Extracted page text data
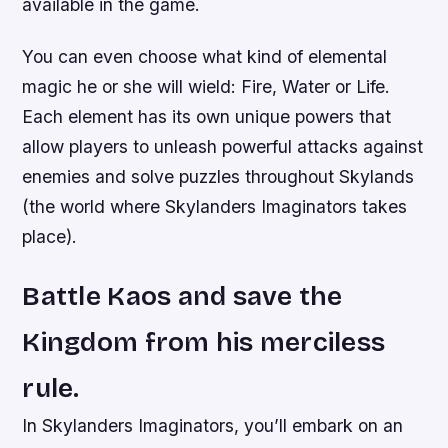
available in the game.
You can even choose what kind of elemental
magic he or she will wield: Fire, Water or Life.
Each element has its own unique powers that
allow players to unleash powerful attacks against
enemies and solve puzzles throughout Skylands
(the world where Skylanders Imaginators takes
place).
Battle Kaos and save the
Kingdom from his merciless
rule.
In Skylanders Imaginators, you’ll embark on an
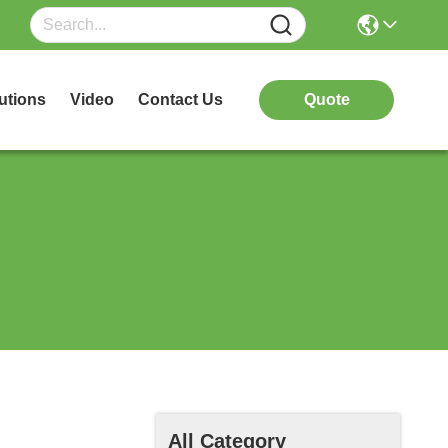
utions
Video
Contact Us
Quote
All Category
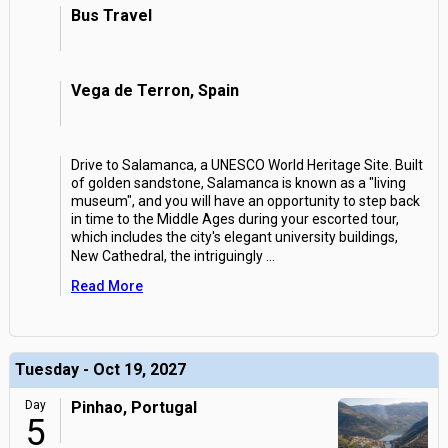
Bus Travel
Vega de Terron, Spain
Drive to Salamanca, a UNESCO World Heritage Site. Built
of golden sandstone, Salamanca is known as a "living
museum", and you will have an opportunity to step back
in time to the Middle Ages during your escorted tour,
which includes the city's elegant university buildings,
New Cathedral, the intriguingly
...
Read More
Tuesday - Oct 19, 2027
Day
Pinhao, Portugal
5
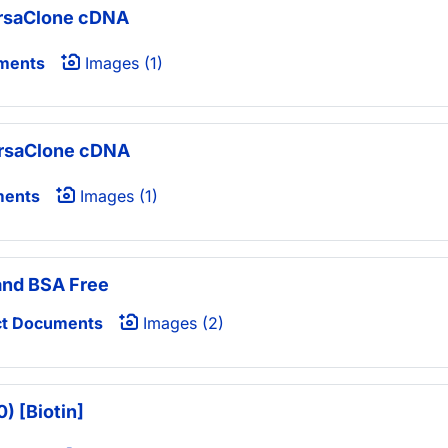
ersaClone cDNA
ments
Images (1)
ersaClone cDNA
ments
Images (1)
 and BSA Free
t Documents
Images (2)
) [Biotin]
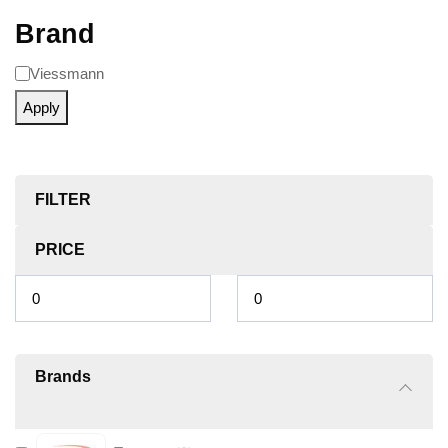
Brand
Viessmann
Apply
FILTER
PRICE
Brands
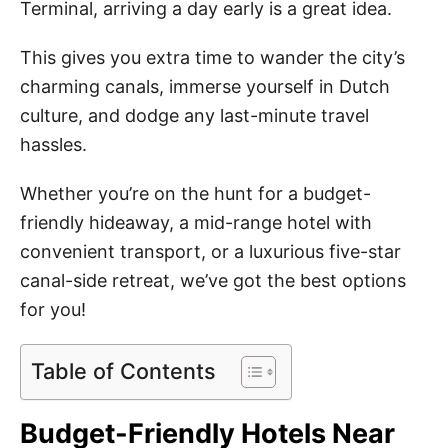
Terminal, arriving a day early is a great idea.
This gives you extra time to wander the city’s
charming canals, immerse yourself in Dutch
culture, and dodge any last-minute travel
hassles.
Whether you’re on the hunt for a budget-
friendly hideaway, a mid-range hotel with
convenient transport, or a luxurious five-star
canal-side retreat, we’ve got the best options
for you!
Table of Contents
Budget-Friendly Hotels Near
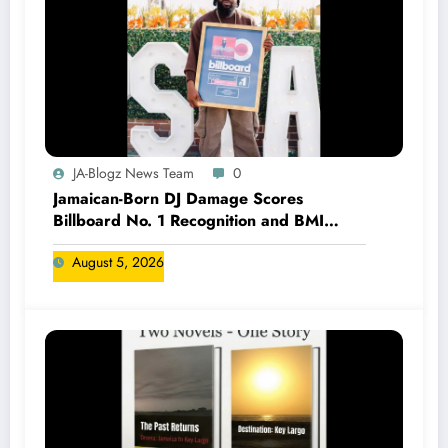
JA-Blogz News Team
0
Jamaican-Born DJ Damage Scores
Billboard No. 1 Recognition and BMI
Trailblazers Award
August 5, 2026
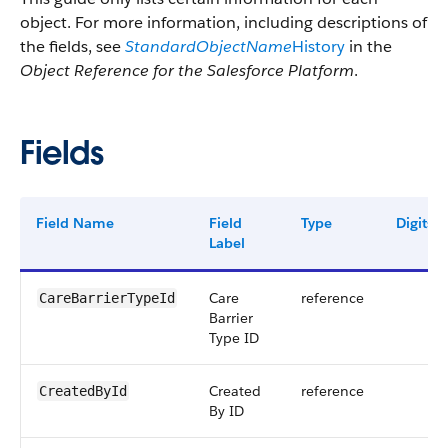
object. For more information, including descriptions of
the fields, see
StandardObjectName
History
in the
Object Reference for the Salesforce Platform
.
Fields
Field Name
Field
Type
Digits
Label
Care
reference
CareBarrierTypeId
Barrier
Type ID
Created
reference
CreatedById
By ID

* Exercise instructions
Repeat only the stretch of data above that runs from the line with "t Documents" to the line with "friendly hideaway, a mid-range hotel with". Keep both end lines; exclude pictures.

* Solution for this task
t Documents
Images (2)
) [Biotin]
Brand
Viessmann
Apply
FILTER
PRICE
Brands
Terminal, arriving a day early is a great idea.
This gives you extra time to wander the city’s
charming canals, immerse yourself in Dutch
culture, and dodge any last-minute travel
hassles.
Whether you’re on the hunt for a budget-
friendly hideaway, a mid-range hotel with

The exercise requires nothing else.